While the expectation for the MMPR program was in part the delivery of a consistent supply of safe medicine, to date, the fledgling commercial growing industry has encountered a series of challenges including product shortages, advertising violations and product recalls (due to mould issues). As producers continue to sort these issues out, this creates a barrier to safe, consistent access, either leading patients to turn to the black market, change providers or do without.

For their part licensed producers have not had it easy either. After having to make significant investments in property, security and production capacity, they have then had to endure a very slow Health Canada review and approval process, so much so that at a recent gathering to discuss their shared challenges, talk of a class action suit was in the air.

Effective Medicine
Another barrier for patients is access to effective medicine. When licensed producers run out of a particular medicinal strain (i.e. AK-47), patients are left no choice but to either switch to another strain or try to change to another provider. However, either solution can be problematic.

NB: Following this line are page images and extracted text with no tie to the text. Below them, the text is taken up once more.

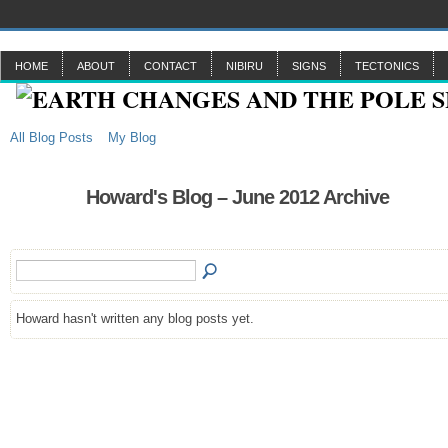
HOME
ABOUT
CONTACT
NIBIRU
SIGNS
TECTONICS
All Blog Posts
My Blog
Howard's Blog – June 2012 Archive
Howard hasn't written any blog posts yet.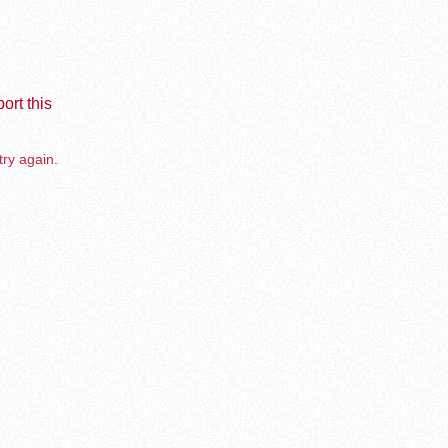
ort this
try again.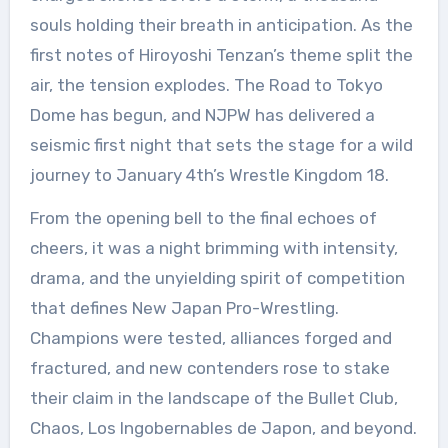
souls holding their breath in anticipation. As the
first notes of Hiroyoshi Tenzan’s theme split the
air, the tension explodes. The Road to Tokyo
Dome has begun, and NJPW has delivered a
seismic first night that sets the stage for a wild
journey to January 4th’s Wrestle Kingdom 18.
From the opening bell to the final echoes of
cheers, it was a night brimming with intensity,
drama, and the unyielding spirit of competition
that defines New Japan Pro-Wrestling.
Champions were tested, alliances forged and
fractured, and new contenders rose to stake
their claim in the landscape of the Bullet Club,
Chaos, Los Ingobernables de Japon, and beyond.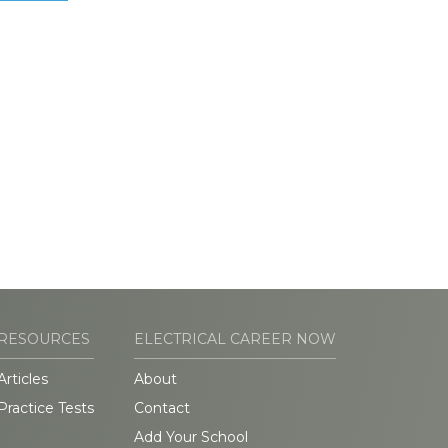
RESOURCES
ELECTRICAL CAREER NOW
Articles
About
Practice Tests
Contact
Add Your School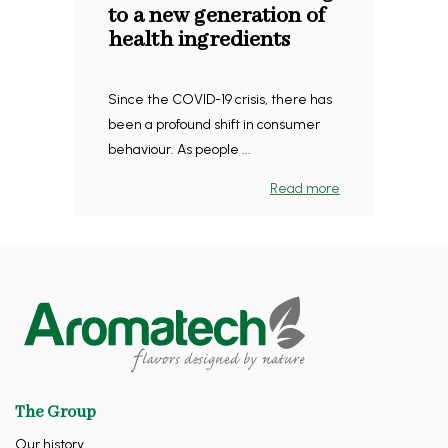
to a new generation of
health ingredients
Since the COVID-19 crisis, there has
been a profound shift in consumer
behaviour. As people ...
Read more
The Group
Our history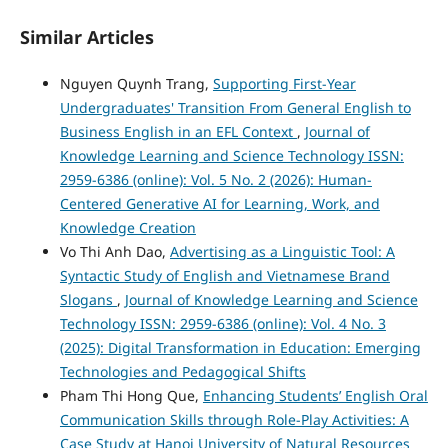
Similar Articles
Nguyen Quynh Trang,
Supporting First-Year
Undergraduates' Transition From General English to
Business English in an EFL Context
,
Journal of
Knowledge Learning and Science Technology ISSN:
2959-6386 (online): Vol. 5 No. 2 (2026): Human-
Centered Generative AI for Learning, Work, and
Knowledge Creation
Vo Thi Anh Dao,
Advertising as a Linguistic Tool: A
Syntactic Study of English and Vietnamese Brand
Slogans
,
Journal of Knowledge Learning and Science
Technology ISSN: 2959-6386 (online): Vol. 4 No. 3
(2025): Digital Transformation in Education: Emerging
Technologies and Pedagogical Shifts
Pham Thi Hong Que,
Enhancing Students’ English Oral
Communication Skills through Role-Play Activities: A
Case Study at Hanoi University of Natural Resources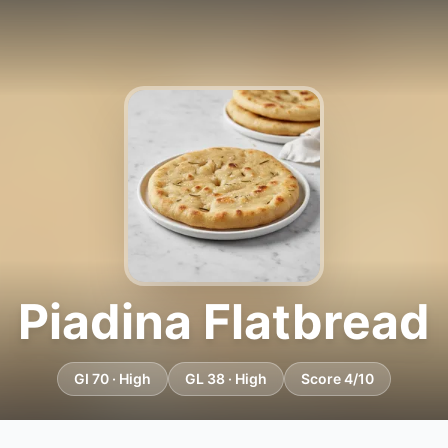
Piadina Flatbread
GI 70 · High
GL 38 · High
Score 4/10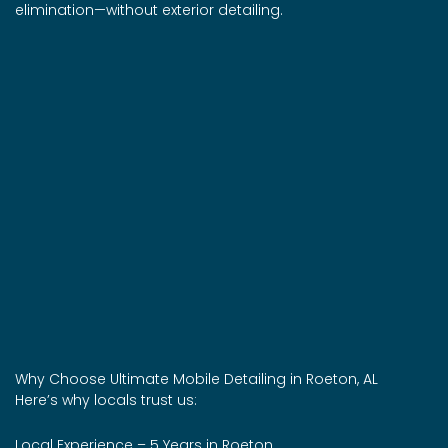
elimination—without exterior detailing.
Why Choose Ultimate Mobile Detailing in Roeton, AL
Here’s why locals trust us:
Local Experience – 5 Years in Roeton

Switching from one strain to another on short notice can be as difficult as switching from one anti-depressant to another in mid-stream treatment. Patients often find certain strains especially helpful for their particular condition. If the patient is forced to switch strains, they must now go back to the discovery process, trying multiple other strains until hopefully a suitable replacement can be found to treat their disease. This situation can cause undue delay in treatment and potential suffering. It also doesn’t help that Health Canada will not allow producers to tell potential patients which strains help which symptoms.

The alternative to switching strains is to switch to another producer that also carries a patient’s required strain. This is not as easy as it sounds. Since a patient’s producer holds the original of the doctor’s prescription, the patient must either now go back to their doctor for a new prescription or have the producer return the original.

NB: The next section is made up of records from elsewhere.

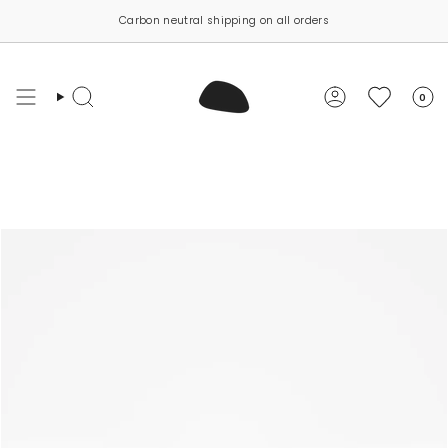
Skip
Carbon neutral shipping on all orders
to
content
0
Search
Account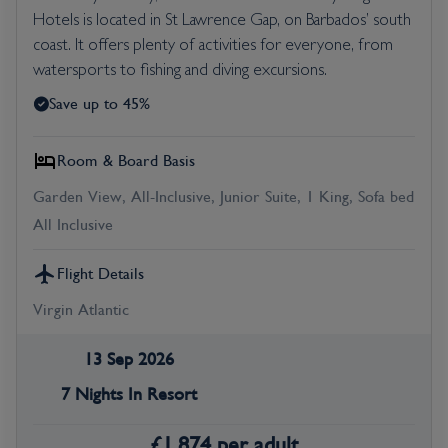
Hotels is located in St Lawrence Gap, on Barbados’ south
coast. It offers plenty of activities for everyone, from
watersports to fishing and diving excursions.
Save up to 45%
Room & Board Basis
Garden View, All-Inclusive, Junior Suite, 1 King, Sofa bed
All Inclusive
Flight Details
Virgin Atlantic
13 Sep 2026
7 Nights In Resort
£
1,874
per adult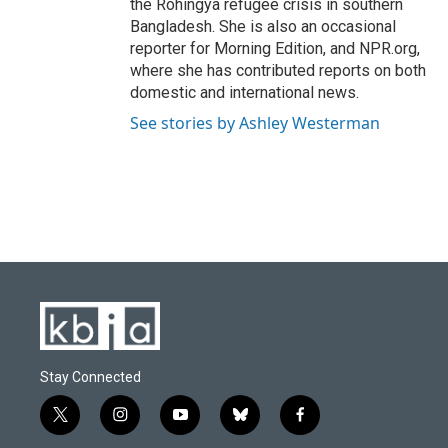
the Rohingya refugee crisis in southern
Bangladesh. She is also an occasional
reporter for Morning Edition, and NPR.org,
where she has contributed reports on both
domestic and international news.
See stories by Ashley Westerman
Stay Connected
t
i
y
b
f
w
n
o
l
a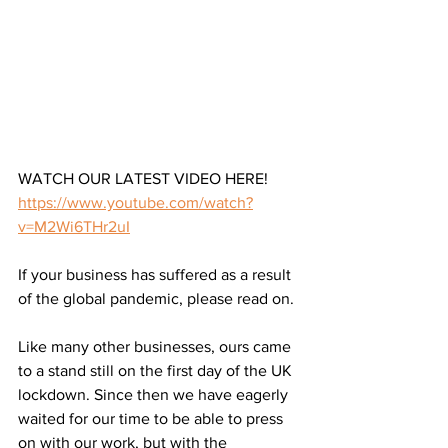
WATCH OUR LATEST VIDEO HERE!
https://www.youtube.com/watch?
v=M2Wi6THr2uI
If your business has suffered as a result 
of the global pandemic, please read on.
Like many other businesses, ours came 
to a stand still on the first day of the UK 
lockdown. Since then we have eagerly 
waited for our time to be able to press 
on with our work, but with the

Finally, once a patient undergoes the discover process, finds an appropriate strain and then finally finds a consistent producer supply, patients will then find that they are limited to holding a maximum of 150 grams of medicine, which for many patients can represent only 1 weeks worth. Why not allow patients to hold at least one months supply as is standard with pharmaceuticals?

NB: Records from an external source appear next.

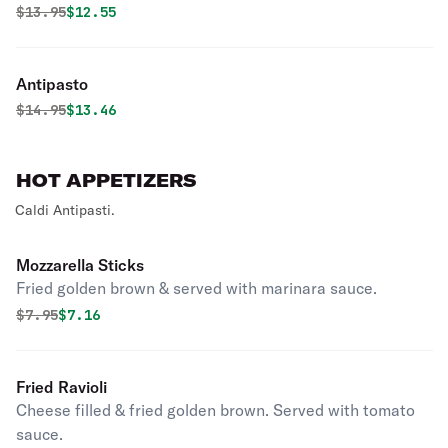
Original price was
Discounted price is
$
13.95
$12.55
Antipasto
Original price was
Discounted price is
$
14.95
$13.46
HOT APPETIZERS
Caldi Antipasti.
Mozzarella Sticks
Fried golden brown & served with marinara sauce.
Original price was
Discounted price is
$
7.95
$7.16
Fried Ravioli
Cheese filled & fried golden brown. Served with tomato
sauce.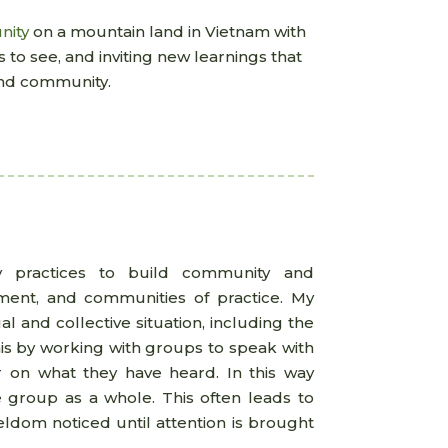
nity
on a mountain land in Vietnam with
 to see, and inviting new learnings that
 and community.
y practices to build community and
nment, and communities of practice. My
l and collective situation, including the
is by working with groups to speak with
her on what they have heard. In this way
e group as a whole. This often leads to
eldom noticed until attention is brought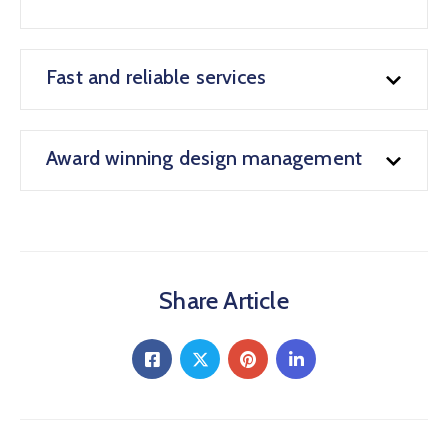
Fast and reliable services
Award winning design management
Share Article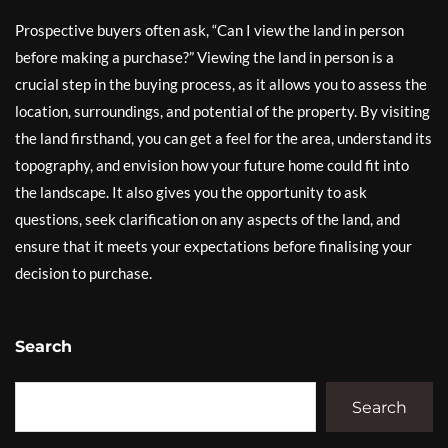
Prospective buyers often ask, “Can I view the land in person
before making a purchase?” Viewing the land in person is a
crucial step in the buying process, as it allows you to assess the
location, surroundings, and potential of the property. By visiting
the land firsthand, you can get a feel for the area, understand its
topography, and envision how your future home could fit into
the landscape. It also gives you the opportunity to ask
questions, seek clarification on any aspects of the land, and
ensure that it meets your expectations before finalising your
decision to purchase.
Search
Search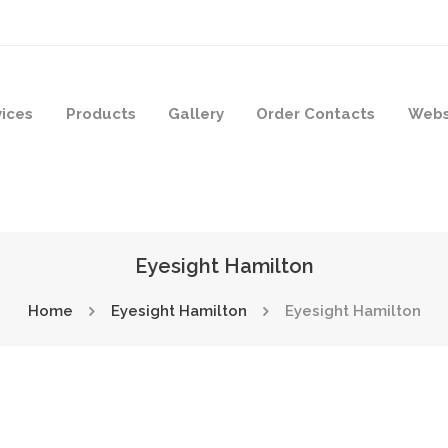
vices
Products
Gallery
Order Contacts
Webs
Eyesight Hamilton
Home
Eyesight Hamilton
Eyesight Hamilton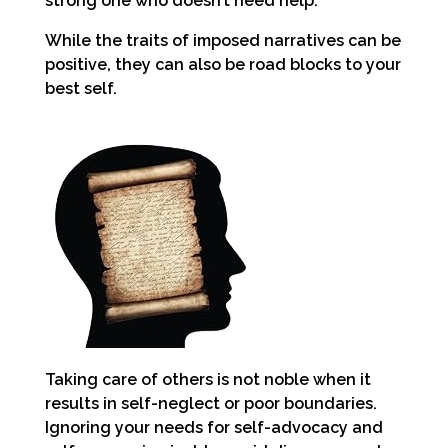
strong one who doesn’t need help.
While the traits of imposed narratives can be
positive, they can also be road blocks to your
best self.
Taking care of others is not noble when it
results in self-neglect or poor boundaries.
Ignoring your needs for self-advocacy and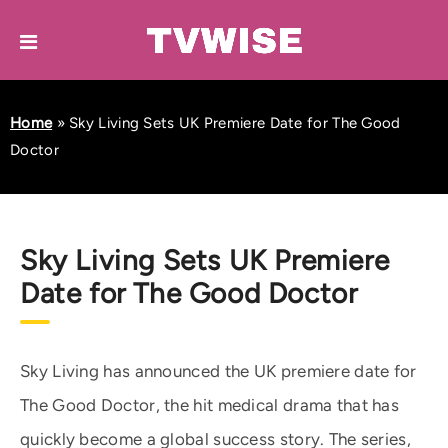
Home
»
Sky Living Sets UK Premiere Date for The Good
Doctor
Sky Living Sets UK Premiere
Date for The Good Doctor
Sky Living has announced the UK premiere date for
The Good Doctor, the hit medical drama that has
quickly become a global success story. The series,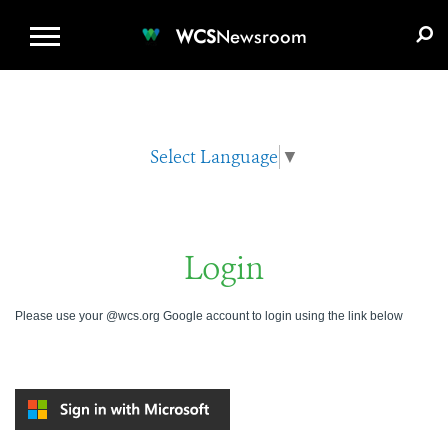
WCS.ORG
DONATE
E-MEDIA KIT
WCS
Newsroom
Select Language
▼
Login
Please use your @wcs.org Google account to login using the link below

The inadequacies in the current MMPR system represent serious access barriers for medical marijuana patients. And now with these current constitutional challenges underway, it could be years before patients finally find relief.

One response to “Constitutional Challenges Highlight Serious Access Issues in Canada’s Medical Marijuana Program”

  1. Please help if you can! I have jumped through every Calgary Alberta Canada hoop to get help for my son with his intractable seizures. There is only one doctor in Calgary, city of one million, who will sign the forms for legal access to medical marijuana, and then it can only be the dried leaf (federal law). So I am just waiting for the lab in another province to give me the go ahead to send a sample of the hi CBD lo THC strain oil that I made yesterday. My son is 28 years old and lives in a group home. Today I received an email from the group home administrative office as follows: “there may be some legalities about our staff being able to administer, as it is designated a controlled substance. Also, not sure whether it can be kept in the house . If you have information can you please provide.” I did ask the group home if they would also seek out information as things are pretty up in the air right now with the Supreme Court hearing the issues this month. (lower courts have already overturned the laws as unconstitutional but our dear government appealed). Can anyone give me a direction as to where I might find out this information? i.e. who may store and administer CBD oil? The group home agency contracts with Persons with Developmental Disabilities, a provincial entity, to provide residence and day program to disabled persons. I have full guardianship. I have been trying to get this working since August and am deeply frustrated!!